Aim of the exercise -
Check the entries below and say how many lines include the word "联系方式等发生变化时". No other text is wanted.

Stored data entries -
Segment Open

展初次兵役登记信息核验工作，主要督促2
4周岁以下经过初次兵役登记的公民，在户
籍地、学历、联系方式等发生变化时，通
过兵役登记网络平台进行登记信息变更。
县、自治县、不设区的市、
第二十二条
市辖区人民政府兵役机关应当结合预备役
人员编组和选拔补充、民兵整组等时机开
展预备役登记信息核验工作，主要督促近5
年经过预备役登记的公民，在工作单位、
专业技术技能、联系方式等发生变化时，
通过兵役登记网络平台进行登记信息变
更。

Segment Closed

Solution for this problem -
2